Colette Fitzpatrick: Fingers' €11k watch has me wound up
IT'S time, Michael. Time to check that fancy pants, tax- free, blingtastic watch on your wrist. Time to realise that time is up on accepting that a retirement gift worth €11,500 comes anywhere under the umbrella of suitable retirement pressies.
Correction. The total bill for Fingers' send-off gift was more than €21,000 after benefit-in-kind tax paid to the Revenue. Who, why, how, where on earth would that sort of money be deemed appropriate as a retirement gift?It gives you an insight into the sheer brass-necked, culture that the Nationwide institution was festering in.
Look at the timeline, no pun intended. Michael Fingleton presided over a disastrous and reckless lending policy at the institution.
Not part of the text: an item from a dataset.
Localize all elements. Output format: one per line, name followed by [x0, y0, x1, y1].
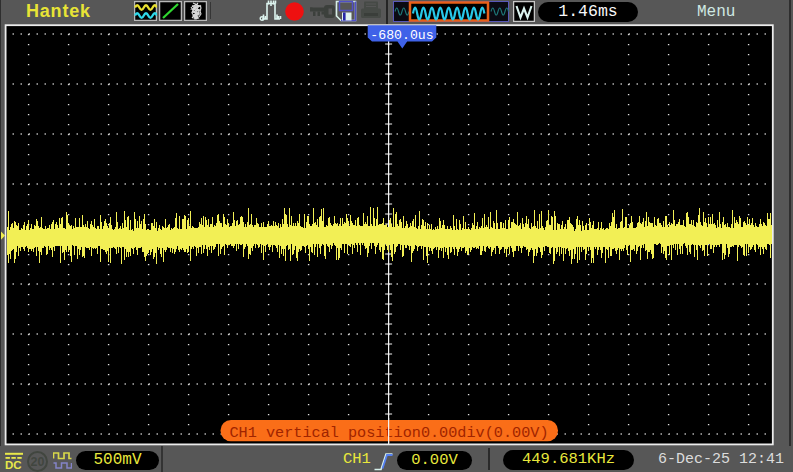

It lost €2.4bn in 2009. He left at the end of April that year. The watch was bought earlier in the month. The previous year, 2008, Mr Fingleton was given a controversial bonus worth €600,000, after the bank was bailed out by you and me; the taxpayer.
So someone thought it was fair enough to go on a spending spree in Paul Sheeran's when austerity budgets meant less money for those most in need.
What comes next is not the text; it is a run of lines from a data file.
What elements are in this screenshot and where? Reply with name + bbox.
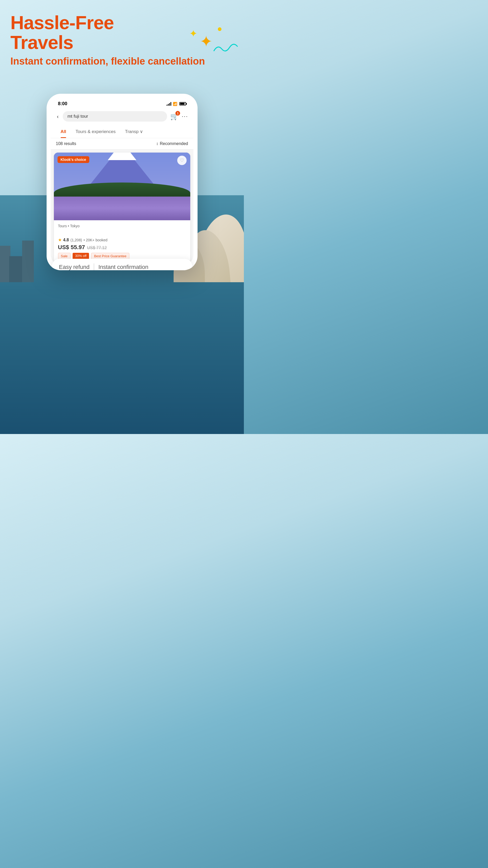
- tab-tours[interactable]: Tours & experiences: [71, 125, 120, 138]
- buildings: [0, 235, 36, 282]
- dot-decoration: [218, 27, 222, 31]
- booked-count: • 20K+ booked: [84, 238, 107, 242]
- status-icons: 📶: [167, 102, 186, 106]
- card-category: Tours • Tokyo: [58, 224, 186, 228]
- star-icon: ★: [58, 238, 62, 242]
- current-price: US$ 55.97: [58, 244, 85, 251]
- sort-icon: ↕: [156, 142, 158, 146]
- phone-mockup: 8:00 📶 ‹ mt fuji tour: [46, 94, 198, 270]
- badge-row: Sale 30% off Best Price Guarantee: [58, 253, 186, 259]
- signal-icon: [167, 102, 171, 106]
- cart-badge: 1: [175, 111, 180, 116]
- chevron-down-icon: ∨: [140, 129, 143, 134]
- results-bar: 108 results ↕ Recommended: [51, 138, 193, 149]
- phone-frame: 8:00 📶 ‹ mt fuji tour: [46, 94, 198, 270]
- search-input[interactable]: mt fuji tour: [63, 111, 167, 122]
- klook-choice-badge: Klook's choice: [58, 156, 89, 163]
- cart-button[interactable]: 🛒 1: [170, 113, 178, 121]
- wishlist-button[interactable]: ♡: [177, 156, 187, 165]
- original-price: US$ 77.12: [87, 246, 107, 250]
- status-time: 8:00: [58, 101, 67, 106]
- lavender-field: [54, 196, 190, 220]
- sort-button[interactable]: ↕ Recommended: [156, 142, 188, 146]
- tab-transport[interactable]: Transp ∨: [120, 125, 147, 138]
- sort-label: Recommended: [160, 142, 188, 146]
- search-bar: ‹ mt fuji tour 🛒 1 ···: [51, 108, 193, 125]
- results-count: 108 results: [56, 142, 76, 146]
- header-section: Hassle-Free Travels Instant confirmation…: [10, 13, 205, 67]
- rating-count: (1,208): [70, 238, 82, 242]
- snow-cap: [108, 153, 136, 160]
- card-content: Easy refund Instant confirmation Tours •…: [54, 220, 190, 263]
- discount-badge: 30% off: [73, 253, 89, 259]
- battery-icon: [179, 102, 186, 105]
- rating-score: 4.8: [63, 238, 69, 242]
- rating-section: ★ 4.8 (1,208) • 20K+ booked: [58, 229, 186, 242]
- tabs-bar: All Tours & experiences Transp ∨: [51, 125, 193, 138]
- card-list: Klook's choice ♡ Easy refund Instant con…: [51, 149, 193, 266]
- more-button[interactable]: ···: [182, 113, 188, 120]
- phone-screen: 8:00 📶 ‹ mt fuji tour: [51, 98, 193, 266]
- tab-all[interactable]: All: [56, 125, 71, 138]
- product-card[interactable]: Klook's choice ♡ Easy refund Instant con…: [54, 153, 190, 263]
- best-price-badge: Best Price Guarantee: [91, 253, 129, 259]
- back-button[interactable]: ‹: [56, 113, 60, 121]
- main-title: Hassle-Free Travels: [10, 13, 205, 52]
- feature-pills: Easy refund Instant confirmation: [54, 259, 190, 263]
- card-image: Klook's choice ♡: [54, 153, 190, 220]
- sale-badge: Sale: [58, 253, 70, 259]
- heart-icon: ♡: [180, 157, 184, 163]
- subtitle: Instant confirmation, flexible cancellat…: [10, 56, 205, 67]
- status-bar: 8:00 📶: [51, 98, 193, 108]
- price-section: US$ 55.97 US$ 77.12: [58, 244, 186, 251]
- wave-decoration: [213, 42, 239, 55]
- wifi-icon: 📶: [173, 102, 177, 106]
Who had that little brainwave? Six months after the bank was rescued by you and me, someone, somewhere, signed off on a luxury watch that even a wealthy rapper might think was over the top.
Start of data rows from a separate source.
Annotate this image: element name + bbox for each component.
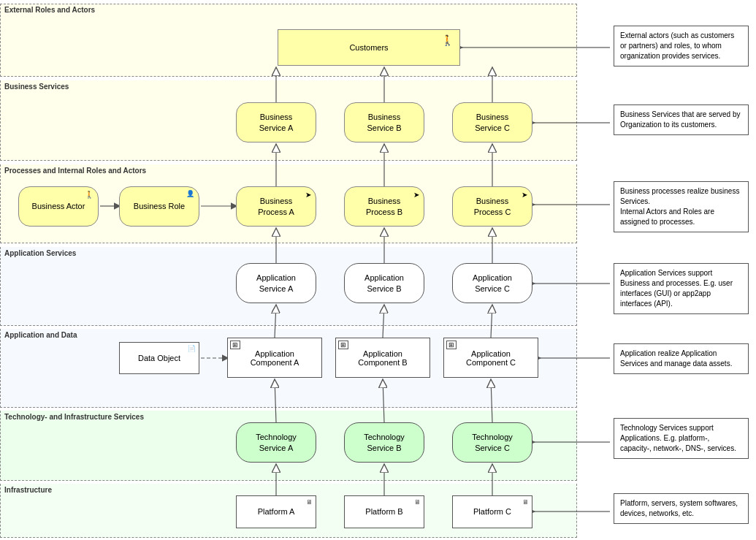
lane-external-label: External Roles and Actors (4, 6, 95, 14)
ann4-text: Application Services support Business an… (620, 269, 733, 308)
ts-b-label: TechnologyService B (364, 432, 405, 453)
bp-a-label: BusinessProcess A (258, 196, 294, 217)
node-business-service-c[interactable]: BusinessService C (452, 102, 532, 142)
node-data-object[interactable]: Data Object 📄 (119, 342, 199, 374)
node-platform-a[interactable]: Platform A 🖥 (236, 495, 316, 528)
lane-app-services-label: Application Services (4, 249, 76, 257)
bp-c-label: BusinessProcess C (474, 196, 511, 217)
lane-business-services-label: Business Services (4, 83, 69, 91)
ts-a-label: TechnologyService A (256, 432, 297, 453)
node-technology-service-a[interactable]: TechnologyService A (236, 422, 316, 463)
node-platform-c[interactable]: Platform C 🖥 (452, 495, 532, 528)
ann6-text: Technology Services support Applications… (620, 424, 736, 452)
brole-label: Business Role (134, 201, 185, 211)
node-application-component-c[interactable]: ⊞ ApplicationComponent C (443, 338, 538, 378)
lane-app-data-label: Application and Data (4, 331, 77, 339)
lane-tech-infra-label: Technology- and Infrastructure Services (4, 413, 144, 421)
bs-c-label: BusinessService C (475, 112, 510, 133)
ac-a-label: ApplicationComponent A (251, 349, 299, 367)
node-business-service-a[interactable]: BusinessService A (236, 102, 316, 142)
annotation-1: External actors (such as customers or pa… (614, 26, 749, 66)
lane-infrastructure-label: Infrastructure (4, 486, 52, 494)
plat-b-label: Platform B (365, 506, 402, 517)
as-b-label: ApplicationService B (364, 273, 404, 294)
node-business-role[interactable]: Business Role 👤 (119, 186, 199, 227)
data-object-label: Data Object (138, 353, 180, 363)
bs-a-label: BusinessService A (259, 112, 293, 133)
plat-c-label: Platform C (473, 506, 511, 517)
ann5-text: Application realize Application Services… (620, 349, 732, 368)
plat-a-label: Platform A (258, 506, 295, 517)
ann1-text: External actors (such as customers or pa… (620, 31, 734, 60)
as-c-label: ApplicationService C (473, 273, 512, 294)
lane-processes-label: Processes and Internal Roles and Actors (4, 167, 146, 175)
ts-c-label: TechnologyService C (472, 432, 513, 453)
customers-label: Customers (349, 42, 388, 53)
ann2-text: Business Services that are served by Org… (620, 110, 741, 129)
ann7-text: Platform, servers, system softwares, dev… (620, 499, 738, 517)
node-business-service-b[interactable]: BusinessService B (344, 102, 424, 142)
ac-c-label: ApplicationComponent C (466, 349, 516, 367)
bactor-label: Business Actor (32, 201, 85, 211)
annotation-6: Technology Services support Applications… (614, 418, 749, 459)
node-customers[interactable]: Customers 🚶 (278, 29, 460, 66)
node-business-actor[interactable]: Business Actor 🚶 (18, 186, 99, 227)
node-business-process-b[interactable]: BusinessProcess B ➤ (344, 186, 424, 227)
node-technology-service-c[interactable]: TechnologyService C (452, 422, 532, 463)
node-application-service-b[interactable]: ApplicationService B (344, 263, 424, 303)
ac-b-label: ApplicationComponent B (358, 349, 407, 367)
node-application-component-b[interactable]: ⊞ ApplicationComponent B (335, 338, 430, 378)
diagram-container: External Roles and Actors Business Servi… (0, 0, 756, 540)
node-application-service-a[interactable]: ApplicationService A (236, 263, 316, 303)
as-a-label: ApplicationService A (256, 273, 296, 294)
annotation-4: Application Services support Business an… (614, 263, 749, 314)
node-technology-service-b[interactable]: TechnologyService B (344, 422, 424, 463)
node-business-process-c[interactable]: BusinessProcess C ➤ (452, 186, 532, 227)
bs-b-label: BusinessService B (367, 112, 401, 133)
node-platform-b[interactable]: Platform B 🖥 (344, 495, 424, 528)
bp-b-label: BusinessProcess B (366, 196, 402, 217)
node-business-process-a[interactable]: BusinessProcess A ➤ (236, 186, 316, 227)
annotation-3: Business processes realize business Serv… (614, 181, 749, 232)
customers-actor-icon: 🚶 (441, 34, 454, 47)
annotation-5: Application realize Application Services… (614, 343, 749, 374)
node-application-component-a[interactable]: ⊞ ApplicationComponent A (227, 338, 322, 378)
annotation-7: Platform, servers, system softwares, dev… (614, 493, 749, 524)
annotation-2: Business Services that are served by Org… (614, 104, 749, 135)
ann3-text: Business processes realize business Serv… (620, 187, 739, 226)
node-application-service-c[interactable]: ApplicationService C (452, 263, 532, 303)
He has yet to honour his pledge to return his tidy bonus. Really though, what chance is there of Fingers returning a watch worth a mere €11,500 if he hasn't returned that handout?
The Celtic Tiger is now a mangey moggy. Michael was at the helm of an institution partly to blame for it all turning sour. You're a disgrace Michael and needed a slap on the wrist, not a luxury watch.
It would not have wound us up so much.
Dana may turn race to Aras into a celebrity reality show. Great. Just what we need
A FAILED previous presidential bid, opposition to abortion, divorce and contraception, the Eurovision song contest, a judge on a reality TV show: all kinds of everything remind me of you, Dana.
The prospect of the one-time warbler turned Christian candidate entering the presidential race again has hardly frightened the campaign horses of Mary Davis and Michael D.
Collar
In fact they're probably rubbing their hands together. Though Gay Mitchell's people might be getting a little hot under the collar with the prospect of his potential votes going to Dana. (He's a member of the European Catholic group Dignitatis Humanae Institute and defended an Italian MEP's remarks when he referred to homosexuality as a sin).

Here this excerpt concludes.